I recently heard a Jerry Seinfeld comedy routine.
I don't know about you, but I love Seinfeld. He takes the ordinary life and makes it personal, real, hilarious, brings us back to the child within each of us. He says women want flowers. Flowers go a long way. I agree with him. I was in a relationship with this guy for a while and he brought me a small wood carved ghost because he knew I liked Halloween. Who does that when they want to romance a woman? Brings a ghost, but thinks the roses aren’t important?

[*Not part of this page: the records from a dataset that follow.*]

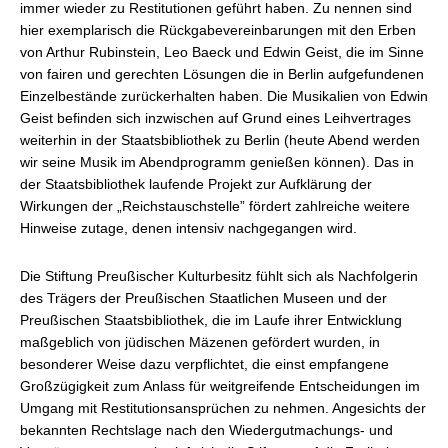
immer wieder zu Restitutionen geführt haben. Zu nennen sind
hier exemplarisch die Rückgabevereinbarungen mit den Erben
von Arthur Rubinstein, Leo Baeck und Edwin Geist, die im Sinne
von fairen und gerechten Lösungen die in Berlin aufgefundenen
Einzelbestände zurückerhalten haben. Die Musikalien von Edwin
Geist befinden sich inzwischen auf Grund eines Leihvertrages
weiterhin in der Staatsbibliothek zu Berlin (heute Abend werden
wir seine Musik im Abendprogramm genießen können). Das in
der Staatsbibliothek laufende Projekt zur Aufklärung der
Wirkungen der „Reichstauschstelle” fördert zahlreiche weitere
Hinweise zutage, denen intensiv nachgegangen wird.
Die Stiftung Preußischer Kulturbesitz fühlt sich als Nachfolgerin
des Trägers der Preußischen Staatlichen Museen und der
Preußischen Staatsbibliothek, die im Laufe ihrer Entwicklung
maßgeblich von jüdischen Mäzenen gefördert wurden, in
besonderer Weise dazu verpflichtet, die einst empfangene
Großzügigkeit zum Anlass für weitgreifende Entscheidungen im
Umgang mit Restitutionsansprüchen zu nehmen. Angesichts der
bekannten Rechtslage nach den Wiedergutmachungs- und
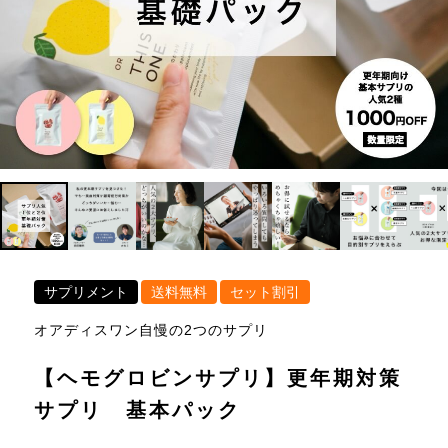
サプリメント
送料無料
セット割引
オアディスワン自慢の2つのサプリ
【ヘモグロビンサプリ】更年期対策
サプリ 基本パック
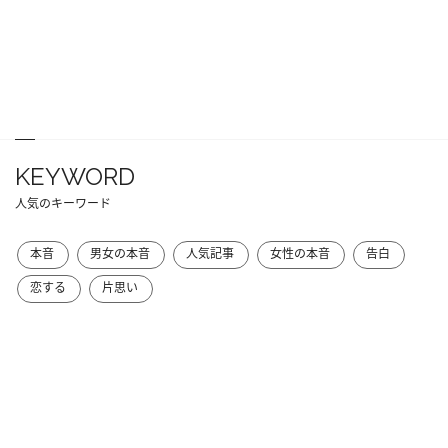
KEYWORD
人気のキーワード
本音
男女の本音
人気記事
女性の本音
告白
恋する
片思い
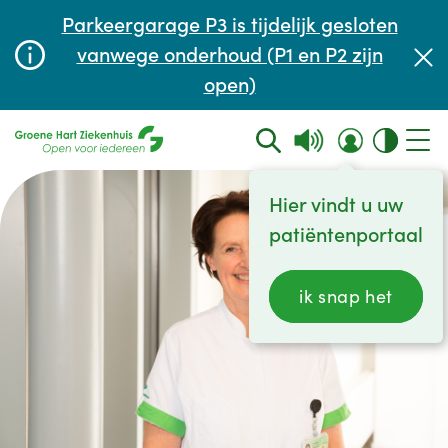
Afspraak maken of aanpassen
Parkeergarage P3 is tijdelijk gesloten
Wachttijden
vanwege onderhoud (P1 en P2 zijn
open)
Contact
Hier vindt u uw
patiëntenportaal
ik snap het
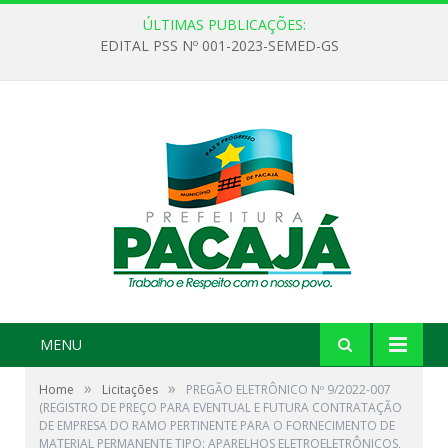
ÚLTIMAS PUBLICAÇÕES:
EDITAL PSS Nº 001-2023-SEMED-GS
MENU
»
»
Home
Licitações
PREGÃO ELETRÔNICO Nº 9/2022-007
(REGISTRO DE PREÇO PARA EVENTUAL E FUTURA CONTRATAÇÃO
DE EMPRESA DO RAMO PERTINENTE PARA O FORNECIMENTO DE
MATERIAL PERMANENTE TIPO: APARELHOS ELETROELETRÔNICOS,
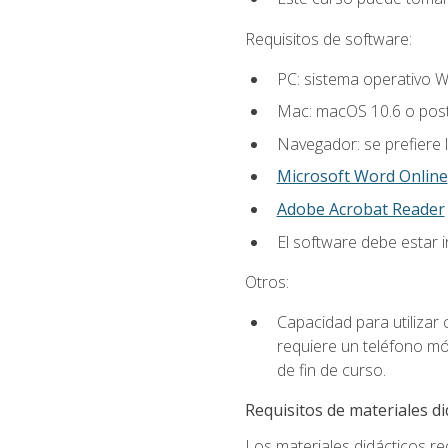
Requisitos de software:
PC: sistema operativo W
Mac: macOS 10.6 o post
Navegador: se prefiere 
Microsoft Word Online
Adobe Acrobat Reader
El software debe estar 
Otros:
Capacidad para utilizar
requiere un teléfono móv
de fin de curso.
Requisitos de materiales di
Los materiales didácticos req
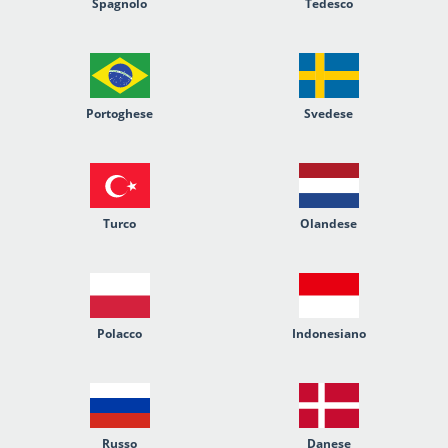
Spagnolo
Tedesco
Portoghese
Svedese
Turco
Olandese
Polacco
Indonesiano
Russo
Danese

I do understand that mismatched-shoes-feeling … sometimes, there was a sense that others viewed the single woman with suspicion, even a threat. Early on, the invitations to the couples’ parties stopped. Many women have told me this. Surviving this turn of events after being part of a couple for seventeen years came―at least for me―from hours, days, months, years alone growing up with two parents who had little interest in bringing the outside world into our home. Without a contemplative mind, we fail to see the larger picture.

For Dad, an exciting night was reading Thackeray, drinking a dry gin martini and falling asleep in front of the television. I will always be grateful to my parents for their off-handed parenting and appreciation of the finer things in life. Self-sufficiency and learning to enjoy your own company is a great gift.

Writing is an elixir … a purifying of the spirit, the body and the mind. Putting the events, the moments down on paper―what led to the wreck―the lost expectations, the disastrous relationship, the desperation? Writing is the surest way of diving deep and unlocking the treasure.

One of my favorite writing prompts has to do with objectivity and distance. The prompt goes like this: Who was I to my mother? … Who was my mother to me? Writing from two diametrically opposed perspectives like that forces the writer to confront the “other” head on. Another way is to write in second or third person, unless the ‘I’ narrative is a fictionalized account, a “super eye in the sky,” so to speak.

Getting back to the guy from Lancaster County; What could she do when she WISHED she could settle for Sarah Palin and Old Spice? Take a road trip. Get a dog. Take a selfie of the person she loved the most.

How about you? What techniques do you use when writing the difficult subjects?